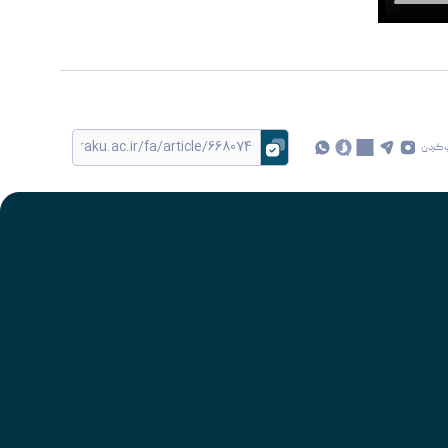
 کردن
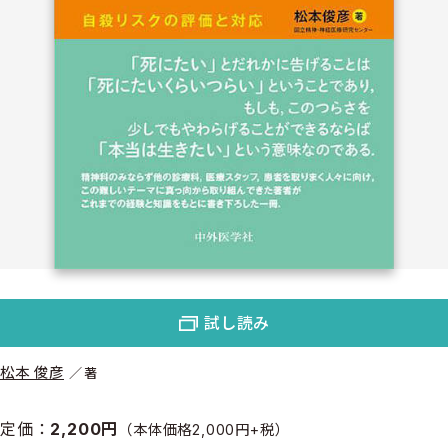
試し読み
松本 俊彦
著
定価：
2,200円
（本体価格2,000円+税）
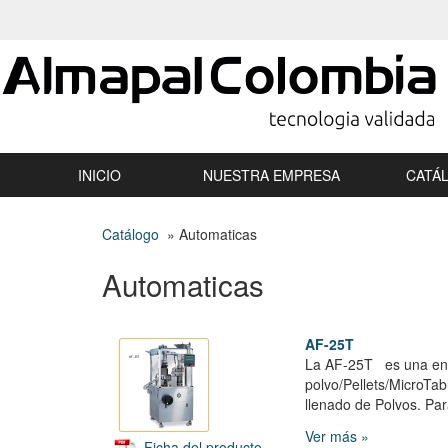
INICIO
NUESTRA EMPRESA
CATÁ
Catálogo
» Automaticas
Automaticas
AF-25T
La AF-25T es una enc
polvo/Pellets/MicroTa
llenado de Polvos. Par
Ver más »
Ficha del producto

*Work instruction*. Exactly as given, set down each line of the material, but include no pictures.

*Solution*.
 کردن
試し読み
松本 俊彦
著
定価：
2,200円
（本体価格2,000円+税）
INICIO
NUESTRA EMPRESA
CATÁ
Catálogo
» Automaticas
Automaticas
AF-25T
La AF-25T es una enc
polvo/Pellets/MicroTa
llenado de Polvos. Par
Ver más »
Ficha del producto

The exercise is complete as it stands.